◆ **Task details**
Copy the listing below letter for letter, passing over each picture.

◆ **Data for analysis**

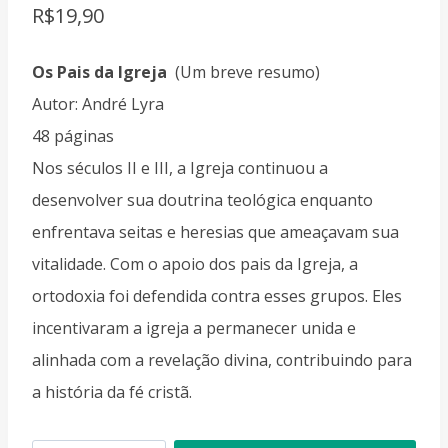
R$
19,90
Os Pais da Igreja
(Um breve resumo)
Autor: André Lyra
48 páginas
Nos séculos II e III, a Igreja continuou a
desenvolver sua doutrina teológica enquanto
enfrentava seitas e heresias que ameaçavam sua
vitalidade. Com o apoio dos pais da Igreja, a
ortodoxia foi defendida contra esses grupos. Eles
incentivaram a igreja a permanecer unida e
alinhada com a revelação divina, contribuindo para
a história da fé cristã.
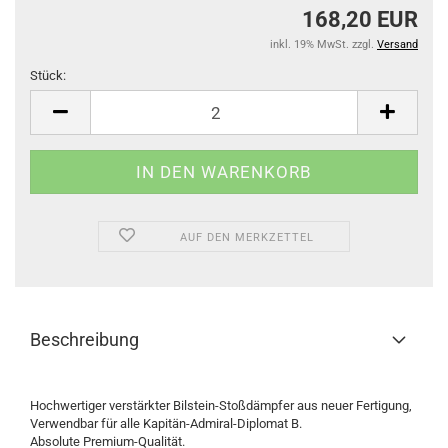
168,20 EUR
inkl. 19% MwSt. zzgl.
Versand
Stück:
Stück
AUF DEN MERKZETTEL
Beschreibung
Hochwertiger verstärkter Bilstein-Stoßdämpfer aus neuer Fertigung,
Verwendbar für alle Kapitän-Admiral-Diplomat B.
Absolute Premium-Qualität.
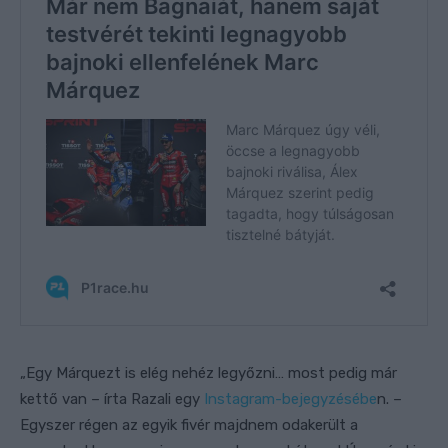
„Egy Márquezt is elég nehéz legyőzni… most pedig már
kettő van – írta Razali egy
Instagram-bejegyzésébe
n. –
Egyszer régen az egyik fivér majdnem odakerült a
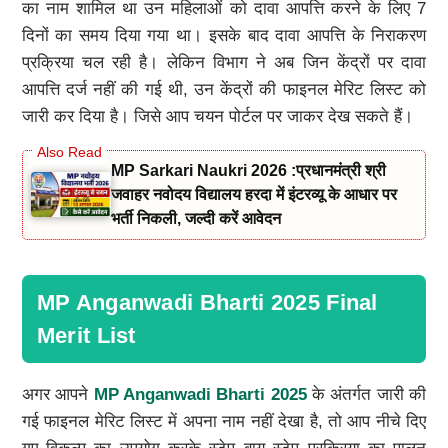
का नाम शामिल था उन महिलाओं को दावा आपत्ति करने के लिए 7
दिनों का समय दिया गया था। इसके बाद दावा आपत्ति के निराकरण
प्रक्रिया चल रही है। लेकिन विभाग ने अब जिन केंद्रों पर दावा
आपत्ति दर्ज नहीं की गई थी, उन केंद्रों की फाइनल मेरिट लिस्ट को
जारी कर दिया है। जिसे आप चयन पोर्टल पर जाकर देख सकते हैं।
MP Sarkari Naukri 2026 :प्रधानमंत्री श्री
जवाहर नवोदय विद्यालय हरदा में इंटरव्यू के आधार पर
भर्ती निकली, जल्दी करें आवेदन
MP Anganwadi Bharti 2025 Final
Merit List
अगर आपने
MP Anganwadi Bharti 2025
के अंतर्गत जारी की
गई फाइनल मेरिट लिस्ट में अपना नाम नहीं देखा है, तो आप नीचे दिए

◆ **Result of this task**
R$
19,90
Os Pais da Igreja
(Um breve resumo)
Autor: André Lyra
48 páginas
Nos séculos II e III, a Igreja continuou a
desenvolver sua doutrina teológica enquanto
enfrentava seitas e heresias que ameaçavam sua
vitalidade. Com o apoio dos pais da Igreja, a
ortodoxia foi defendida contra esses grupos. Eles
incentivaram a igreja a permanecer unida e
alinhada com a revelação divina, contribuindo para
a história da fé cristã.
168,20 EUR
inkl. 19% MwSt. zzgl.
Versand
Stück:
Stück
AUF DEN MERKZETTEL
Beschreibung
Hochwertiger verstärkter Bilstein-Stoßdämpfer aus neuer Fertigung,
Verwendbar für alle Kapitän-Admiral-Diplomat B.
Absolute Premium-Qualität.
„Egy Márquezt is elég nehéz legyőzni… most pedig már
kettő van – írta Razali egy
Instagram-bejegyzésébe
n. –
Egyszer régen az egyik fivér majdnem odakerült a
का नाम शामिल था उन महिलाओं को दावा आपत्ति करने के लिए 7
दिनों का समय दिया गया था। इसके बाद दावा आपत्ति के निराकरण
प्रक्रिया चल रही है। लेकिन विभाग ने अब जिन केंद्रों पर दावा
आपत्ति दर्ज नहीं की गई थी, उन केंद्रों की फाइनल मेरिट लिस्ट को
जारी कर दिया है। जिसे आप चयन पोर्टल पर जाकर देख सकते हैं।
MP Sarkari Naukri 2026 :प्रधानमंत्री श्री
जवाहर नवोदय विद्यालय हरदा में इंटरव्यू के आधार पर
भर्ती निकली, जल्दी करें आवेदन
MP Anganwadi Bharti 2025 Final
Merit List
अगर आपने
MP Anganwadi Bharti 2025
के अंतर्गत जारी की
गई फाइनल मेरिट लिस्ट में अपना नाम नहीं देखा है, तो आप नीचे दिए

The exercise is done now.